Abstract

There is an urgent need for a global sustainability transition. This change needs to be cultural and transform both our actions and the values on which we base our decision-making. Sustainability transition requires concentrating on future generations as well as on the people teaching them because class teachers have an impact on their pupils' knowledge, skills, values, and attitudes. Therefore, class teachers need new competency to make sustainability transformation in schools happen. Teachers also need to possess a sufficient level of self-efficacy beliefs, as they strongly impact a teacher's ability to manage their job as a sustainability educator. This survey research studied Finnish class student teachers' (N = 166) perceptions about their sustainability competency and self-efficacy in education for sustainable development.
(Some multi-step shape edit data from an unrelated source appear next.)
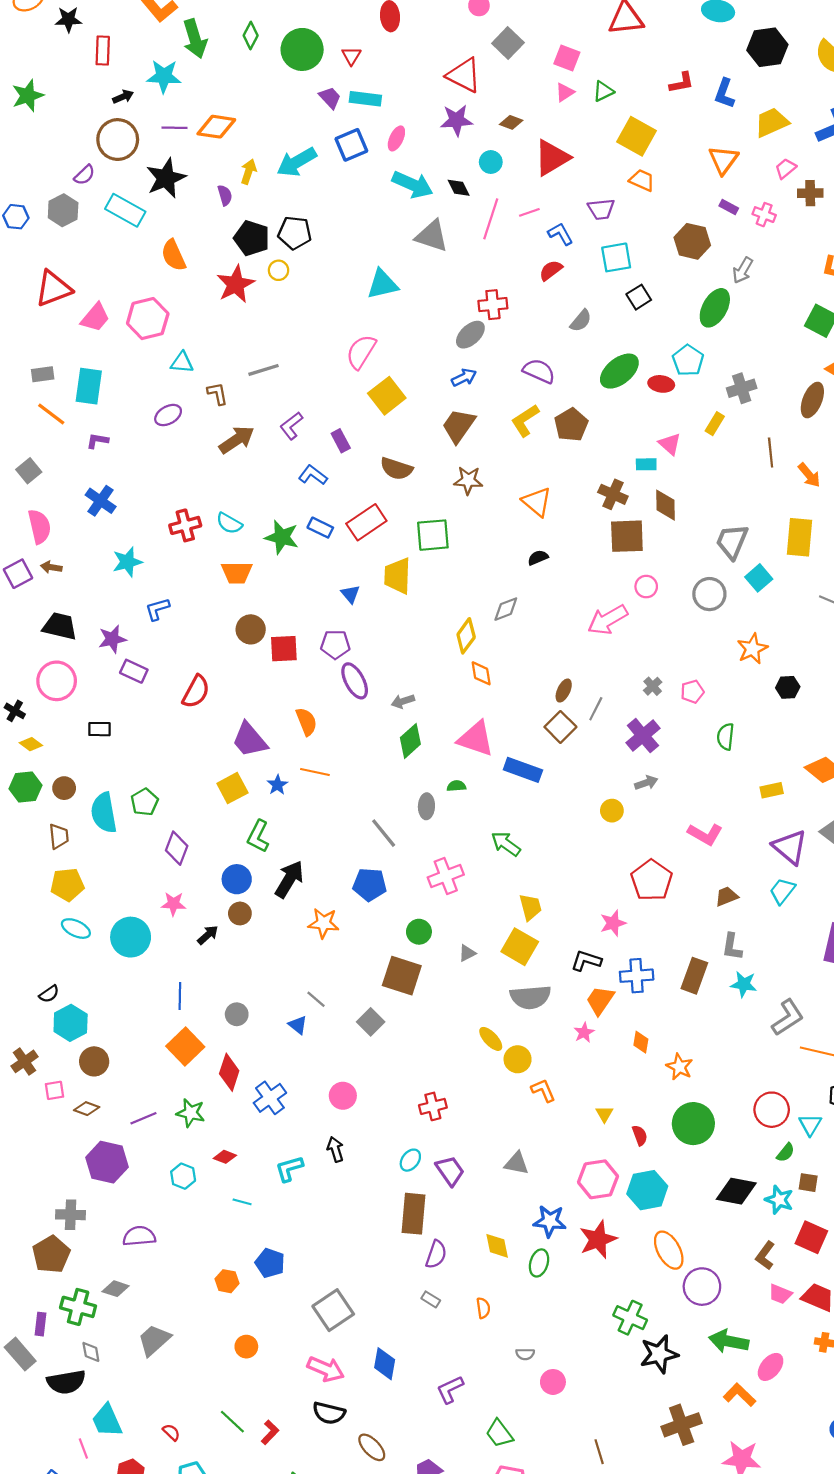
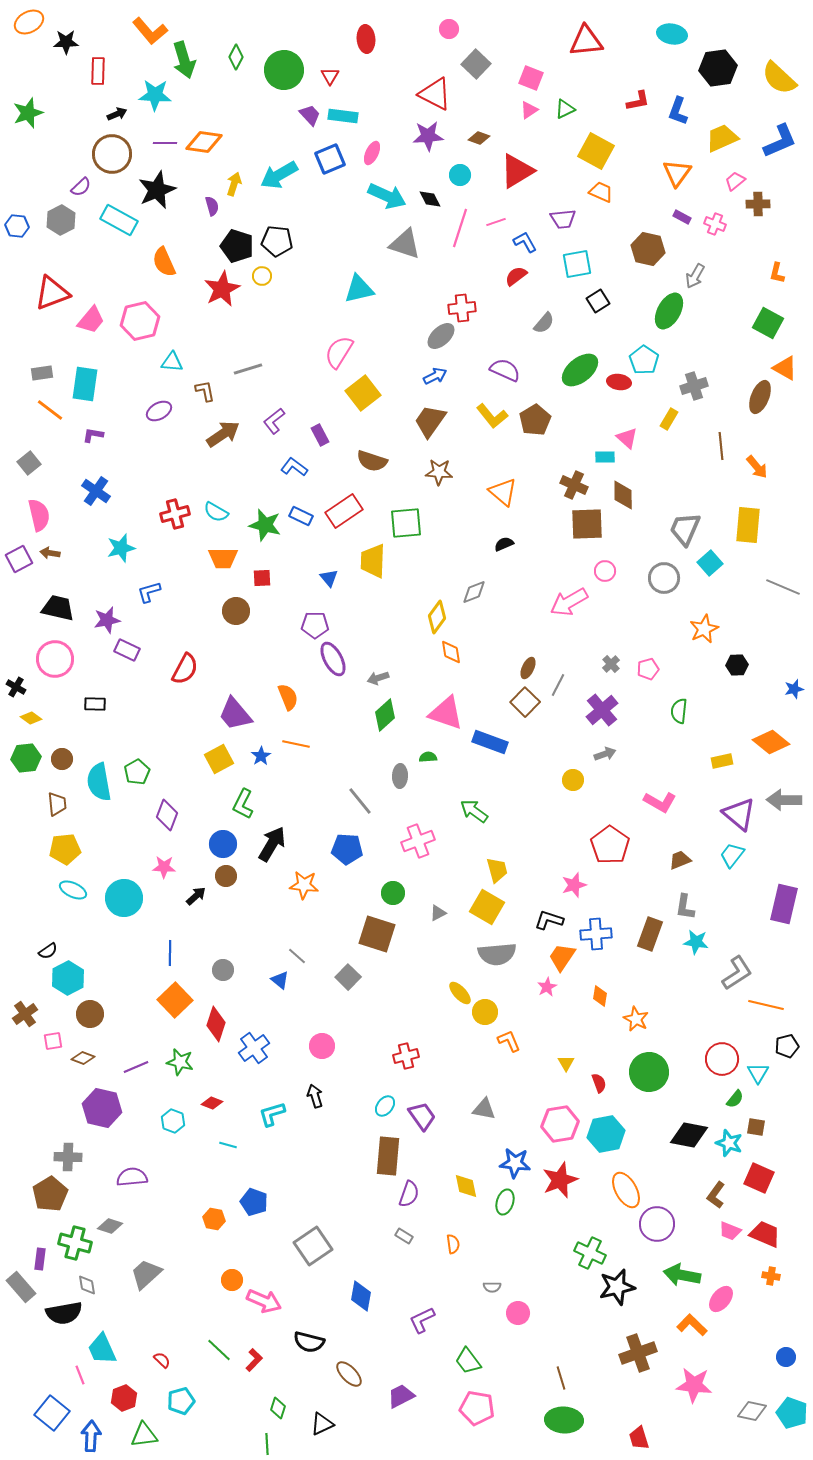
yellow L-shape: (525, 420) -> (492, 416), turned -96
red square: (284, 649) -> (262, 578), moved, size x0.7
pink arrow: (326, 1369) -> (264, 1301), moved

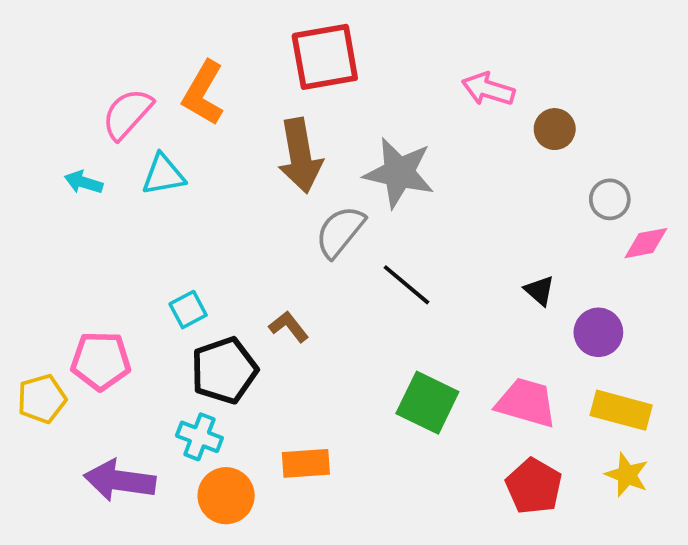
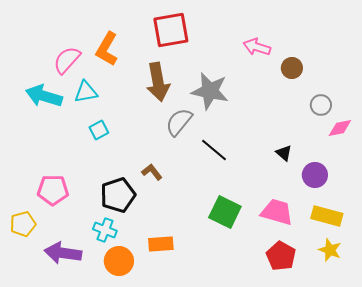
cyan arrow: (84, 182) -> (44, 96), size x1.8
cyan square: (188, 310) -> (99, 130), moved
yellow pentagon: (42, 399) -> (23, 224), moved

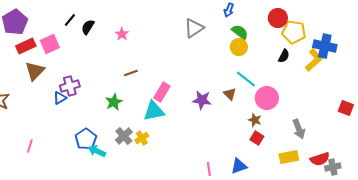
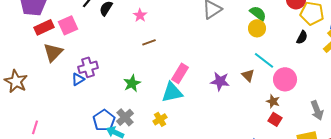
brown line: (131, 73) -> (149, 42), moved
gray cross: (124, 136) -> (125, 117), moved
pink line: (30, 146) -> (35, 127), moved

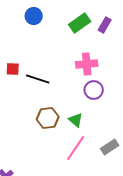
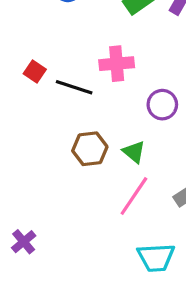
pink cross: (87, 64) -> (117, 64), moved
red square: (13, 69) -> (35, 72), turned 32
Students' perceptions of their sustainability competency were clustered into one weighted sum variable. Three principal components were constructed with principal component analysis (PCA) to describe the students' self-efficacy beliefs in education for sustainable development. A PCA paired with linear hierarchical regression analysis was conducted to explain the variation in students' sustainability competency perceptions. The results indicated that the combined self-efficacy beliefs in teaching values and ethics and systems thinking explained 19.3% of the variation in class student teachers' sustainability competency. As a result, improving class student teachers' self-efficacy beliefs about teaching ethics and values and systems thinking in the Finnish context can improve their sustainability competency and vice versa. To promote the sustainability competency of class student teachers, it is necessary to be aware of this connection when developing class teacher education.